# [Assignment]
Would you transcribe the whole listing exactly, minus its pictures?

# [Input material]

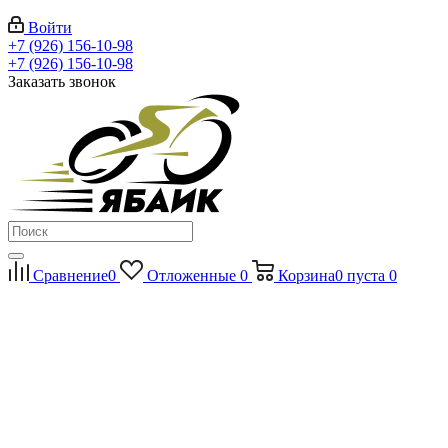
Войти
+7 (926) 156-10-98
+7 (926) 156-10-98
Заказать звонок
Сравнение
0
Отложенные
0
Корзина
0
пуста
0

# [Response area]
Войти
+7 (926) 156-10-98
+7 (926) 156-10-98
Заказать звонок
Сравнение
0
Отложенные
0
Корзина
0
пуста
0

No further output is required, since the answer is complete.